* **Task instructions**
Go through the records and show each line where the word "vitae" occurs.

━━━━━ Provided information ━━━━━

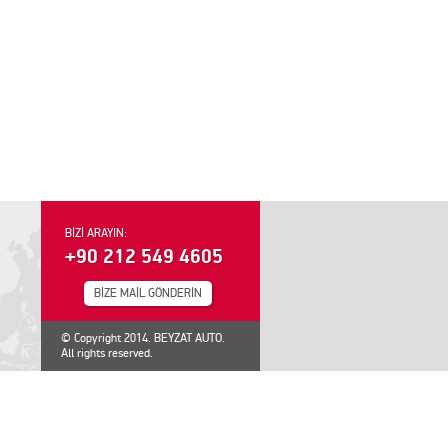
BİZİ ARAYIN:
+90 212 549 4605
BİZE MAİL GÖNDERİN
© Copyright 2014. BEYZAT AUTO.
All rights reserved.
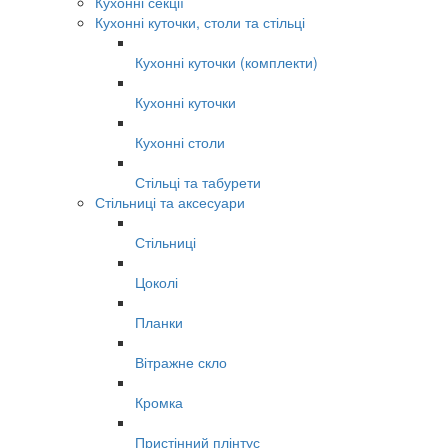
Кухонні секції
Кухонні куточки, столи та стільці
Кухонні куточки (комплекти)
Кухонні куточки
Кухонні столи
Стільці та табурети
Стільниці та аксесуари
Стільниці
Цоколі
Планки
Вітражне скло
Кромка
Пристінний плінтус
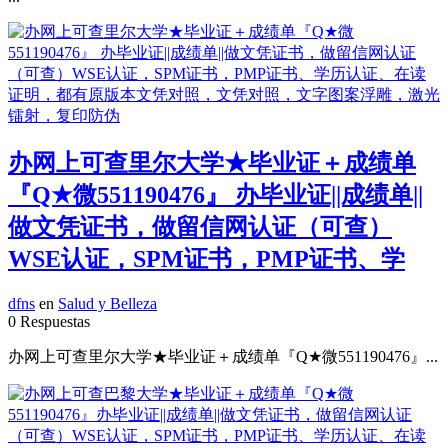
办网上可查里尔大学★毕业证＋成绩单
『Q★微551190476』 办毕业证||成绩单||
做文凭证书，做留信网认证（可查）
WSE认证，SPM证书，PMP证书、学
dfns
en
Salud y Belleza
0 Respuestas
办网上可查里尔大学★毕业证＋成绩单『Q★微551190476』...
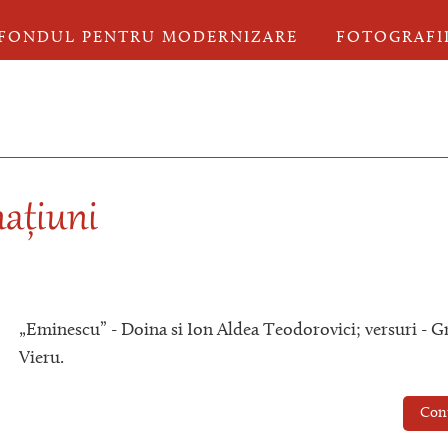
FONDUL PENTRU MODERNIZARE
FOTOGRAFI
națiuni
„Eminescu” - Doina si Ion Aldea Teodorovici; versuri - G
Vieru.
Con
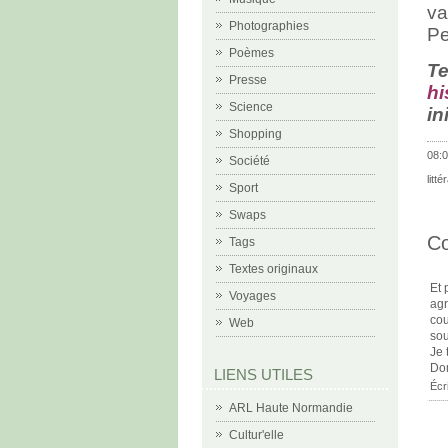
va
Photographies
Pe
Poèmes
Te
Presse
hi
Science
in
Shopping
08:0
Société
litté
Sport
Swaps
C
Tags
Textes originaux
Et 
Voyages
agr
cou
Web
sou
Je 
Do
LIENS UTILES
Écr
ARL Haute Normandie
Cultur'elle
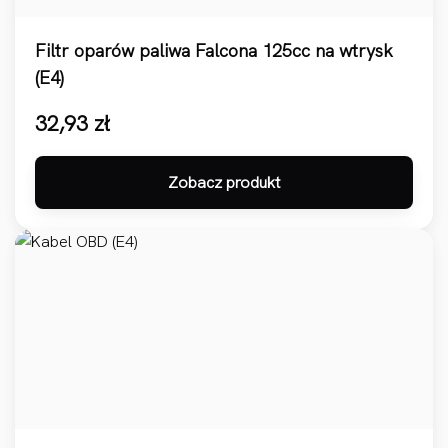
Filtr oparów paliwa Falcona 125cc na wtrysk
(E4)
32,93
zł
Zobacz produkt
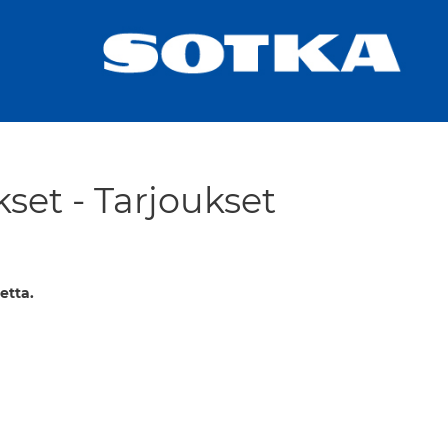
kset - Tarjoukset
etta.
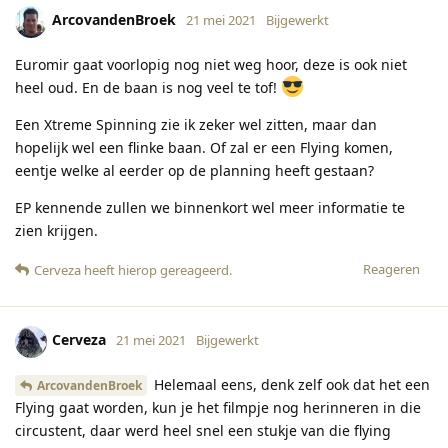
ArcovandenBroek
21 mei 2021
Bijgewerkt
Euromir gaat voorlopig nog niet weg hoor, deze is ook niet
heel oud. En de baan is nog veel te tof!
Een Xtreme Spinning zie ik zeker wel zitten, maar dan
hopelijk wel een flinke baan. Of zal er een Flying komen,
eentje welke al eerder op de planning heeft gestaan?
EP kennende zullen we binnenkort wel meer informatie te
zien krijgen.
Reageren
Cerveza
heeft hierop gereageerd
.
Cerveza
21 mei 2021
Bijgewerkt
Helemaal eens, denk zelf ook dat het een
ArcovandenBroek
Flying gaat worden, kun je het filmpje nog herinneren in die
circustent, daar werd heel snel een stukje van die flying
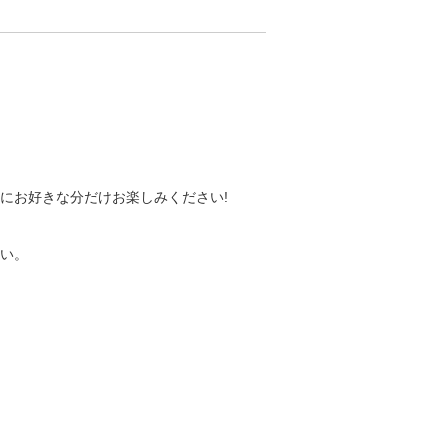
にお好きな分だけお楽しみください!
い。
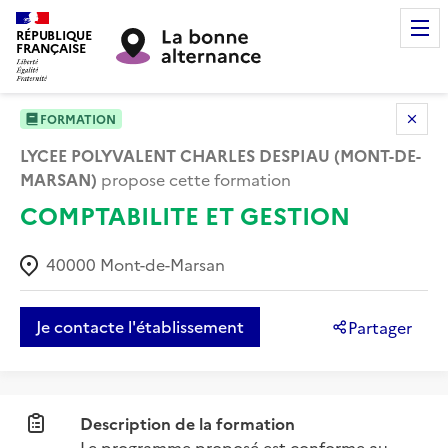
RÉPUBLIQUE
FRANÇAISE
FORMATION
LYCEE POLYVALENT CHARLES DESPIAU (MONT-DE-
MARSAN)
propose cette formation
COMPTABILITE ET GESTION
40000
Mont-de-Marsan
Je contacte l'établissement
Partager
Description de la formation
Le programme proposé est conforme au 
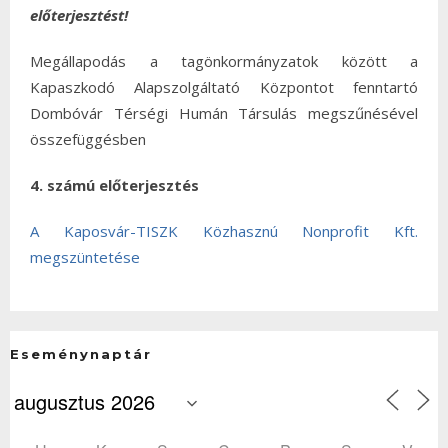
előterjesztést!
Megállapodás a tagönkormányzatok között a
Kapaszkodó Alapszolgáltató Központot fenntartó
Dombóvár Térségi Humán Társulás megszűnésével
összefüggésben
4. számú előterjesztés
A Kaposvár-TISZK Közhasznú Nonprofit Kft.
megszüntetése
Eseménynaptár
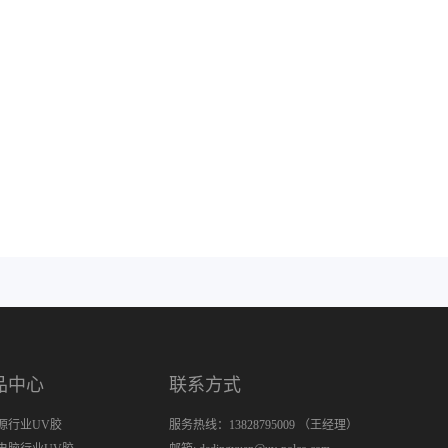
品中心
联系方式
源行业UV胶
服务热线：13828795009 （王经理）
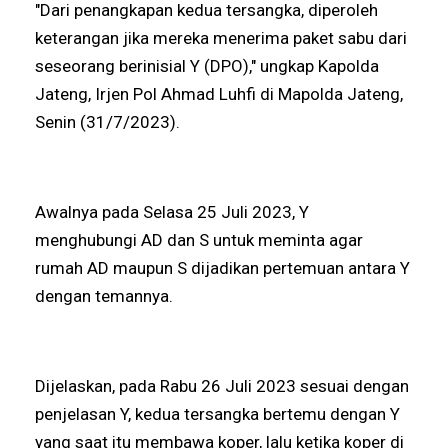
"Dari penangkapan kedua tersangka, diperoleh
keterangan jika mereka menerima paket sabu dari
seseorang berinisial Y (DPO)," ungkap Kapolda
Jateng, Irjen Pol Ahmad Luhfi di Mapolda Jateng,
Senin (31/7/2023).
Awalnya pada Selasa 25 Juli 2023, Y
menghubungi AD dan S untuk meminta agar
rumah AD maupun S dijadikan pertemuan antara Y
dengan temannya.
Dijelaskan, pada Rabu 26 Juli 2023 sesuai dengan
penjelasan Y, kedua tersangka bertemu dengan Y
yang saat itu membawa koper, lalu ketika koper di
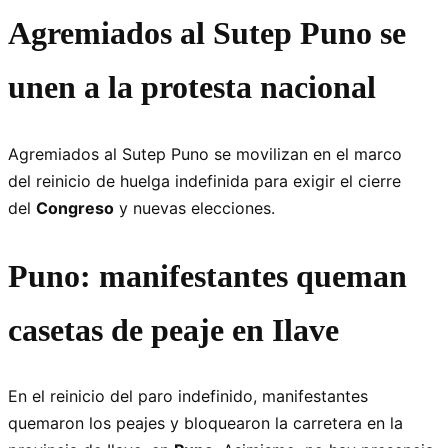
Agremiados al Sutep Puno se
unen a la protesta nacional
Agremiados al Sutep Puno se movilizan en el marco
del reinicio de huelga indefinida para exigir el cierre
del
Congreso
y nuevas elecciones.
Puno: manifestantes queman
casetas de peaje en Ilave
En el reinicio del paro indefinido, manifestantes
quemaron los peajes y bloquearon la carretera en la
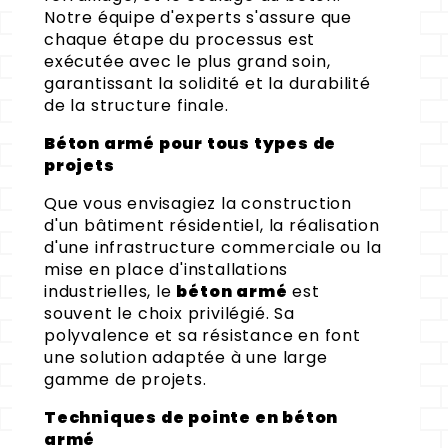
Notre équipe d'experts s'assure que
chaque étape du processus est
exécutée avec le plus grand soin,
garantissant la solidité et la durabilité
de la structure finale.
Béton armé pour tous types de
projets
Que vous envisagiez la construction
d'un bâtiment résidentiel, la réalisation
d'une infrastructure commerciale ou la
mise en place d'installations
industrielles, le
béton armé
est
souvent le choix privilégié. Sa
polyvalence et sa résistance en font
une solution adaptée à une large
gamme de projets.
Techniques de pointe en béton
armé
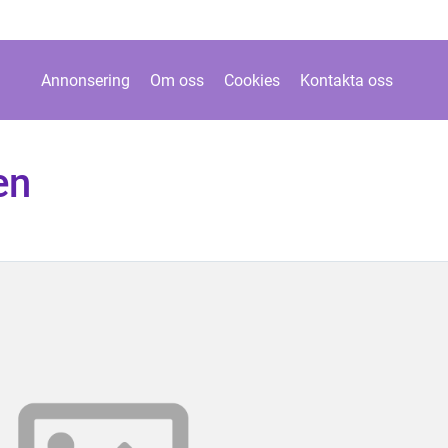
Annonsering
Om oss
Cookies
Kontakta oss
en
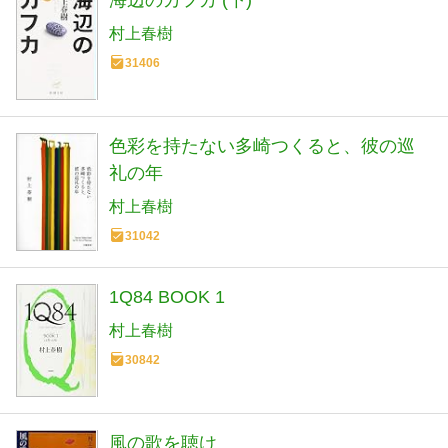
村上春樹
31406
色彩を持たない多崎つくると、彼の巡
礼の年
村上春樹
31042
1Q84 BOOK 1
村上春樹
30842
風の歌を聴け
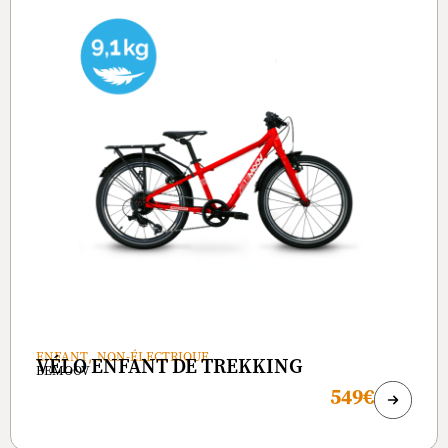
,
ENFANT
NON-ÉLECTRIQUE
VÉLO ENFANT DE TREKKING
BEMOOV
549€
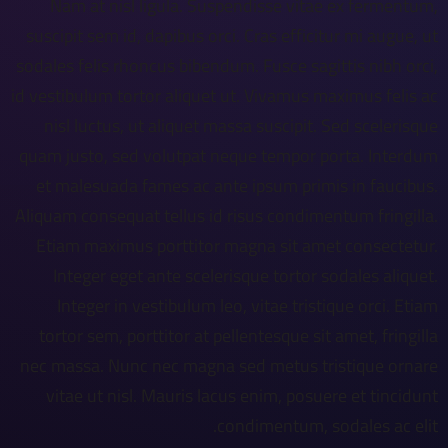
Nam at nisl ligula. Suspendisse vitae ex fermentum,
suscipit sem id, dapibus orci. Cras efficitur mi augue, ut
sodales felis rhoncus bibendum. Fusce sagittis nibh orci,
id vestibulum tortor aliquet ut. Vivamus maximus felis ac
nisl luctus, ut aliquet massa suscipit. Sed scelerisque
quam justo, sed volutpat neque tempor porta. Interdum
et malesuada fames ac ante ipsum primis in faucibus.
Aliquam consequat tellus id risus condimentum fringilla.
Etiam maximus porttitor magna sit amet consectetur.
Integer eget ante scelerisque tortor sodales aliquet.
Integer in vestibulum leo, vitae tristique orci. Etiam
tortor sem, porttitor at pellentesque sit amet, fringilla
nec massa. Nunc nec magna sed metus tristique ornare
vitae ut nisl. Mauris lacus enim, posuere et tincidunt
condimentum, sodales ac elit.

━━━━━

* **Output below**
Nam at nisl ligula. Suspendisse vitae ex fermentum,
Integer in vestibulum leo, vitae tristique orci. Etiam
vitae ut nisl. Mauris lacus enim, posuere et tincidunt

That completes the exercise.